For this show, I would have to go to it's taping in Tagaytay, some 6-7 hours away from where I live. So Jet and I decided to bring the boys with us (along with the house and everything in it, travelling with a baby - you know what I mean). I will write a detailed account on this as it proved to be a very nice, love-filled mini vacation for all of us.
Saturday, March 3, 2007
This May, we will be voting for a new set of local officials (congressman,mayor,v.mayor and city councilors) as well as national officials (12 senators). The campaign period has kicked off and all I get to watch on TV are advertisements of these filthy rich senatoriables who are pretending to be the "answer to the long-standing poverty crisis of the Philippines." Sometimes I cringe just watching the senatoriables pretending to empathize and sympathize with the masses.
According to a news report, sufficient campaign funds for a 'popular' (meaning based on surveys, he comes in as one of the top 6 would be senators) would be approximately 100M pesos (around $ 2M). So why spend that amount on campaign materials when there are more important issues where this money would be more useful?
On to the more important issue -- office politics. It makes me sick. Some may say it is inevitable especially where there are discontented souls, envious hearts and immature minds lurking around in the workplace. I say that sucks.
For the past week or so I have listened to some of my co-workers who do not do anything but complain, compare and destroy fellow co-workers. Call it a mix of young, passioned go-getter's who want to climb the corporate ladder, but at the expense of an innocent person who just wants to get the job done as efficient as possible?

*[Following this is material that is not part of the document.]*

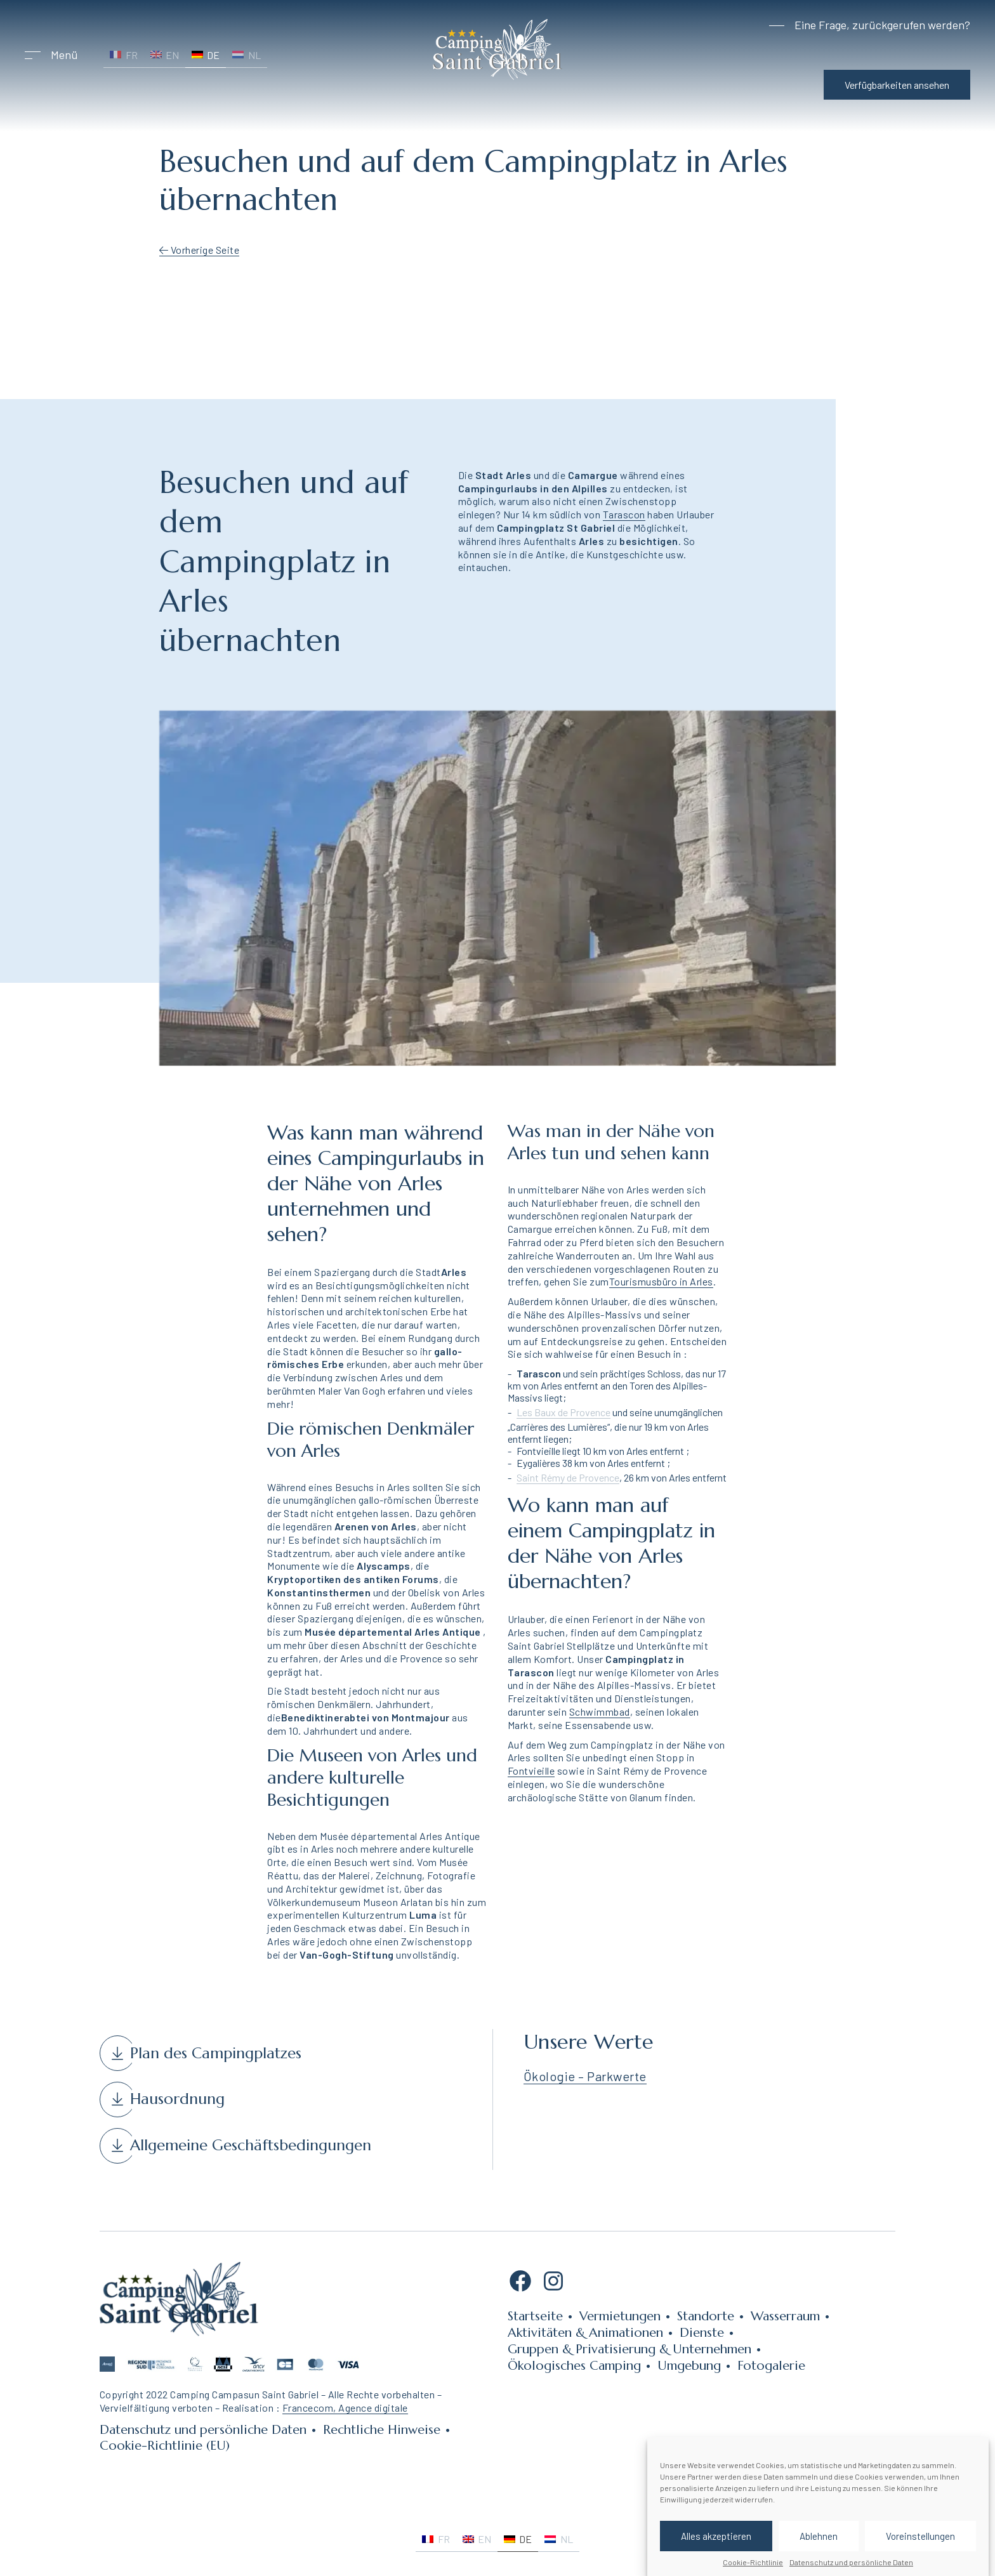  Describe the element at coordinates (553, 2284) in the screenshot. I see `[Instagram: https://www.instagram.com/campingsaintgabriel/]` at that location.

The sad thing is, there are such souls who actually end up climbing this so-called ladder to success and actually are successful. But until where is such success? Can they sleep at night knowing what they had done to earn their position right now? Have their hearts hardened to the point that they no longer feel the guilt? Are they even aware of the wrong they have done?
The existence of this sort of politics in this day and age - one I will never quite understand.
Thursday, March 1, 2007
Baby dies shortly after Mom delivers.
Apparently, on October 18 this pregnant woman started to feel labor pains. So her husband took her to the hospital. Upon arriving there, none of the staff nurses or doctors paid any attention to her. THey only attended to her after her 14th hour of labor. According to the preganant lady, she could no longer bear the pain and was requesting the doctor attending to her to deliver the baby via c-section already. *now for the bomb* The doctor said that a c-section would not be possible because she did not have the money to pay for it. So she labored somemore and finally delivered the next day -- but the baby died because of fetal distress and since it took so long for the baby to come out, the baby was poisoned by it's own feces.
This was the woman's first baby. She carried the baby for 9 months in her womb without any complications.
What is that all about?!?
In the interview that followed the report, the woman admitted that she really did not have enough money to pay for a c-section. But does that give anybody the right to prevent a baby from living? What kind of doctor would do that? As of press time, the hospital had not released any formal statement yet.
It is just so frustrating and disgusting. Sad. You know?